Многие сейчас пишут так, как если бы XX века, — включая Чехова, — никогда не существовало. Разве что Куприн. Как если бы не было и Горького, который писатель XX века; особенно в «Климе Самгине».

______

В 20-х годах Мандельштам писал ортодоксальные рецензии (в том числе внутренние). Они не столько были камуфляжем, сколько самовоспитанием. Это явствует из узнаваемости в них Мандельштама, его метафорических ходов. То же и ода Сталину 1937 года — замечательные, к несчастью, и в высшей степени его стихи. Значит, они соответствовали какому-то из несогласованных между собой поворотов мандельштамовского сознания.

Совсем другое — стихи о Сталине, которые Ахматова написала для «Огонька». Она пошла с ними к Томашевским, с которыми была очень дружна, и спросила, можно ли их послать. Борис Викторович, — рассказывала мне Ирина Николаевна, — ничего на это не ответил и молча сел за машинку перепечатывать стихи для отправки в Москву. При этом он по своему разумению, не спрашивая Анну Андреевну, исправлял особенно грубые языковые и стиховые погрешности.

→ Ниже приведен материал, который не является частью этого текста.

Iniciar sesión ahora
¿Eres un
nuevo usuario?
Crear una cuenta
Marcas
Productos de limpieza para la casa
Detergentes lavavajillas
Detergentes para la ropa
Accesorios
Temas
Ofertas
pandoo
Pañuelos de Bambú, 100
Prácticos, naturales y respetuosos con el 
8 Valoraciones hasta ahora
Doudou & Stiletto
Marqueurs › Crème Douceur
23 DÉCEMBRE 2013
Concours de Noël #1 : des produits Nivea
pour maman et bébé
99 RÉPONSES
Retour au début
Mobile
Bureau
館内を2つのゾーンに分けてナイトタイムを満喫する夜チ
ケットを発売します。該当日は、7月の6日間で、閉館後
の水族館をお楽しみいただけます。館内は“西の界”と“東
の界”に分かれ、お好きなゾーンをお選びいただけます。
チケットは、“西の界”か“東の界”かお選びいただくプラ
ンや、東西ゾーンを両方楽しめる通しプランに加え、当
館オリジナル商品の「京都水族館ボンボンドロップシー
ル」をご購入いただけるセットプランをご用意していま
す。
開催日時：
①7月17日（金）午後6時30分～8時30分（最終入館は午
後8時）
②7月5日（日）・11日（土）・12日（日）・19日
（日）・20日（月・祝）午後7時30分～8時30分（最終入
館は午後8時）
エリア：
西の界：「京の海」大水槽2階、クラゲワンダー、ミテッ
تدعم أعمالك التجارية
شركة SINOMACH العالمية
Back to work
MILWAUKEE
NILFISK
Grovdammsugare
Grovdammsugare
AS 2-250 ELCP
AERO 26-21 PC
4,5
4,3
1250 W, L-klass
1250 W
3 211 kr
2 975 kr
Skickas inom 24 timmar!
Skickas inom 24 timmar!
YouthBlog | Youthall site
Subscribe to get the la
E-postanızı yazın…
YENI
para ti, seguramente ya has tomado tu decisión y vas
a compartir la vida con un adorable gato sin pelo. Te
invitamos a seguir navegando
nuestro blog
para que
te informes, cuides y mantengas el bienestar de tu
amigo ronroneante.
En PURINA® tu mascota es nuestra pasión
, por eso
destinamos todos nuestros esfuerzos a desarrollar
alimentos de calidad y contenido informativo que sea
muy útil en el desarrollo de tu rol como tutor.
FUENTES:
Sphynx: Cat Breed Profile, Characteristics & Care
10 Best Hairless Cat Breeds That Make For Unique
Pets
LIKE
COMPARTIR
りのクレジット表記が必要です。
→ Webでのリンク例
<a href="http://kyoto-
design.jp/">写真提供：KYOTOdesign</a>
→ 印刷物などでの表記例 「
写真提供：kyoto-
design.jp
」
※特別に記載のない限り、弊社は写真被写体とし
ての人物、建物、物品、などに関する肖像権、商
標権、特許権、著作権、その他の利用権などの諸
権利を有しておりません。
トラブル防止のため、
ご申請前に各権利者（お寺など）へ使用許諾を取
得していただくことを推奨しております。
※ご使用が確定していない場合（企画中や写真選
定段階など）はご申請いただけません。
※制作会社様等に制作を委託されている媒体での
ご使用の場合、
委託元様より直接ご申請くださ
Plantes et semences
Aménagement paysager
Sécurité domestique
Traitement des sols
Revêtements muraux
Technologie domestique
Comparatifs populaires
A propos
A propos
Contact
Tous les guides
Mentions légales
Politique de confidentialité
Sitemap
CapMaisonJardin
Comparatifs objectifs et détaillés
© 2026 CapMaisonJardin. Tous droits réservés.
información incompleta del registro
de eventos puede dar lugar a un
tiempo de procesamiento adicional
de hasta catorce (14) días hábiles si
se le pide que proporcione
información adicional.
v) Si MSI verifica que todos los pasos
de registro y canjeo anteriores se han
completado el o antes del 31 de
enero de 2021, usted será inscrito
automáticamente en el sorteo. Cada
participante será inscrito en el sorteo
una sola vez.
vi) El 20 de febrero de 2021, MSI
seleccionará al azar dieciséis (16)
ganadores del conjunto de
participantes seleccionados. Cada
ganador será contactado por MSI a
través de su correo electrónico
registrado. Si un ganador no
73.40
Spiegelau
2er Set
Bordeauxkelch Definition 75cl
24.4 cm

Когда поэты говорят то, чего не думают, — они говорят не своим языком.

Ларошфуко

У Ларошфуко терминология моралиста, но хватка психолога. В духе XVII века он оперирует неподвижными категориями добродетелей и пороков, но его динамическое понимание человека и страстей человека в сущности стирает эти рубрики. Ларошфуко отрицает и разлагает моральные понятия, которыми пользуется. Он стремится рассматривать пружины и мотивы поведения, подвергая сомнению результаты и готовые видимости. Ларошфуко выводит поведение из единого, основного мотива, называя его гордыней (orgueil). Нечто очень близкое к новейшей воле к могуществу. В одном из своих «Предуведомлений читателю» он подчеркивал: «…слово интерес не всегда означает интерес имущественный, но чаще всего интерес чести и славы…» Поэтому система Ларошфуко может объяснить не только низкие, но и высокие поступки. Она допускает моральную иерархию.

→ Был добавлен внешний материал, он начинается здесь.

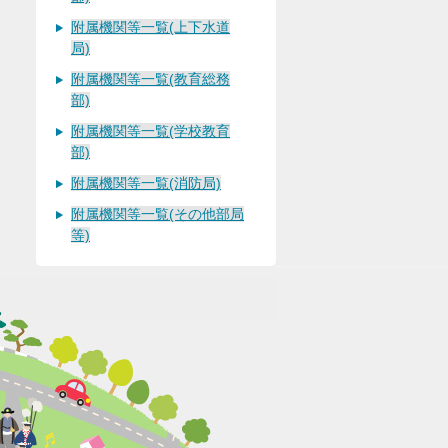
附属機関等一覧(上下水道
局)
附属機関等一覧(教育総務
部)
附属機関等一覧(学校教育
部)
附属機関等一覧(消防局)
附属機関等一覧(その他部局
等)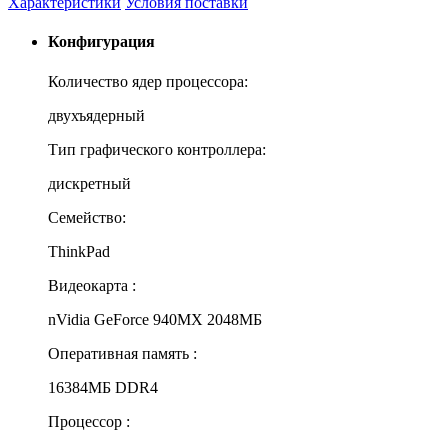
Характеристики
Условия поставки
Конфигурация
Количество ядер процессора:
двухъядерный
Тип графического контроллера:
дискретный
Семейство:
ThinkPad
Видеокарта :
nVidia GeForce 940MX 2048МБ
Оперативная память :
16384МБ DDR4
Процессор :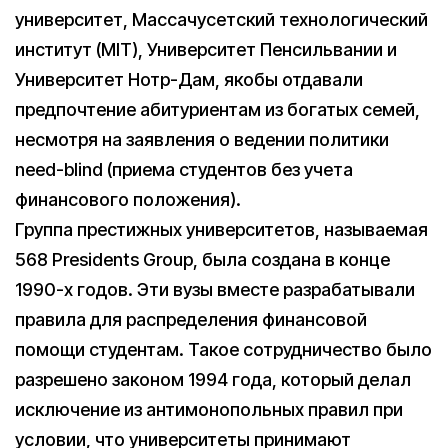
университет, Массачусетский технологический
институт (MIT), Университет Пенсильвании и
Университет Нотр-Дам, якобы отдавали
предпочтение абитуриентам из богатых семей,
несмотря на заявления о ведении политики
need-blind (приема студентов без учета
финансового положения).
Группа престижных университетов, называемая
568 Presidents Group, была создана в конце
1990-х годов. Эти вузы вместе разрабатывали
правила для распределения финансовой
помощи студентам. Такое сотрудничество было
разрешено законом 1994 года, который делал
исключение из антимонопольных правил при
условии, что университеты принимают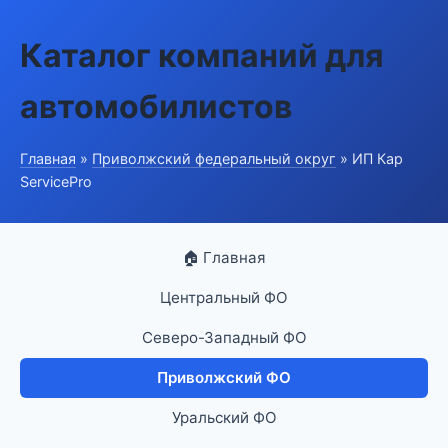
Каталог компаний для
автомобилистов
Главная
»
Приволжский федеральный округ
» ИП Кар
ServicePro
🏠 Главная
Центральный ФО
Северо-Западный ФО
Приволжский ФО
Уральский ФО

Эпиграф к «Максимам»: «Наши добродетели — это чаще всего искусно переряженные пороки» — можно бы заменить другим афоризмом: «Интересу, которому приписывают все наши преступления, часто принадлежит заслуга наших хороших поступков».

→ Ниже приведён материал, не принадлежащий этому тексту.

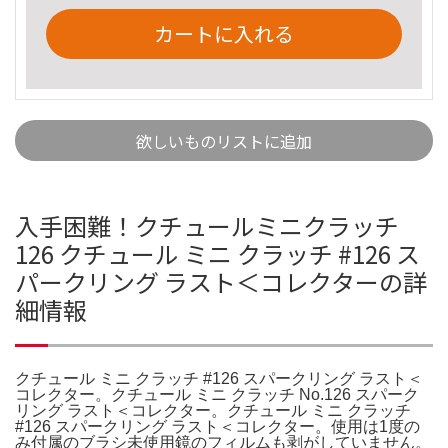
カートに入れる
欲しいものリストに追加
入手困難！クチュールミニクラッチ
126 クチュール ミニ クラッチ #126 ス
パークリング ラスト＜コレクターの詳
細情報
クチュール ミニ クラッチ #126 スパークリング ラスト＜
コレクター。クチュール ミニ クラッチ No.126 スパーク
リング ラスト＜コレクター。クチュール ミニ クラッチ
#126 スパークリング ラスト＜コレクター。使用は1度の
み付属のブラシ未使用鏡のフィルムも剥がしていません。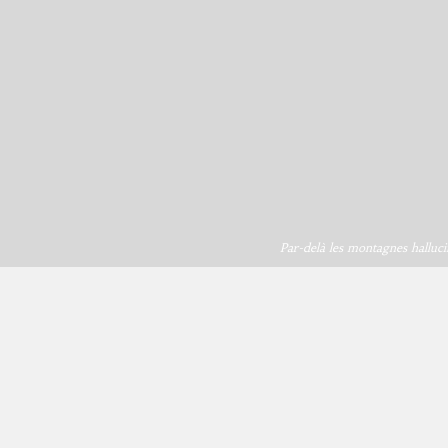
Par-delà les montagnes halluci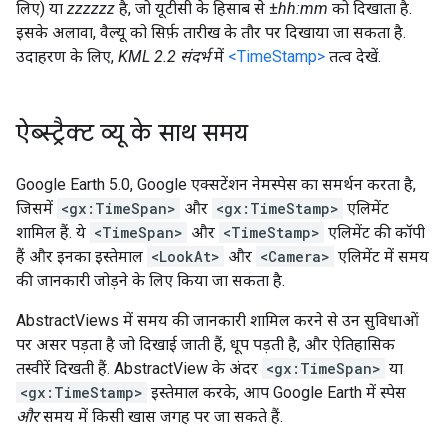
लिए) या
zzzzzz
है, जो यूटीसी के हिसाब से ±
hh:mm
को दिखाता है.
इसके अलावा, वैल्यू को सिर्फ़ तारीख के तौर पर दिखाया जा सकता है.
उदाहरण के लिए,
KML 2.2 संदर्भ
में
<TimeStamp>
तत्व देखें.
ऐब्स्ट्रैक्ट व्यू के साथ समय
Google Earth 5.0, Google एक्सटेंशन नेमस्पेस का समर्थन करता है,
जिसमें
<gx:TimeSpan>
और
<gx:TimeStamp>
एलिमेंट
शामिल हैं. ये
<TimeSpan>
और
<TimeStamp>
एलिमेंट की कॉपी
हैं और इनका इस्तेमाल
<LookAt>
और
<Camera>
एलिमेंट में समय
की जानकारी जोड़ने के लिए किया जा सकता है.
AbstractViews में समय की जानकारी शामिल करने से उन सुविधाओं
पर असर पड़ता है जो दिखाई जाती हैं, धूप पड़ती है, और ऐतिहासिक
तस्वीरें दिखती हैं. AbstractView के अंदर
<gx:TimeSpan>
या
<gx:TimeStamp>
इस्तेमाल करके, आप Google Earth में स्पेस
और
समय में किसी खास जगह पर जा सकते हैं.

Ларошфуко понял сублимацию. В какой-то мере он рассматривает уже поведение человека как непрестанную идеологизацию влечений (интересов). Это выгодно отличает его от плоской мизантропии, которая ничего не понимает в человеке, потому что видит в нем одну шкурность и не видит сублимацию шкурности. На одной шкурности нельзя было бы создать ничего похожего на человеческое общество.

Разговор

— Но как вы понимаете быт?

— Примерно, как я понимаю характер. Что такое характер? Примышляемый принцип связи, он извне налагается на совокупность возобновляющихся психических проявлений человека. Быт — это принцип связи, который мы налагаем на вещи, явления, образующие среду обитания. Основная проблема состоит здесь в приручении вещей, в переманивании вещей на свою сторону. Вот эти свои, обезвреженные вещи, эта область воздействия и ответственности отдельного человека — это его дом…

— Быт, дом… Все это так или иначе стык между человеком и миром.

— Разумеется. А самый опасный для человека стык — его профессия.

— Точнее это можно назвать социальной функцией…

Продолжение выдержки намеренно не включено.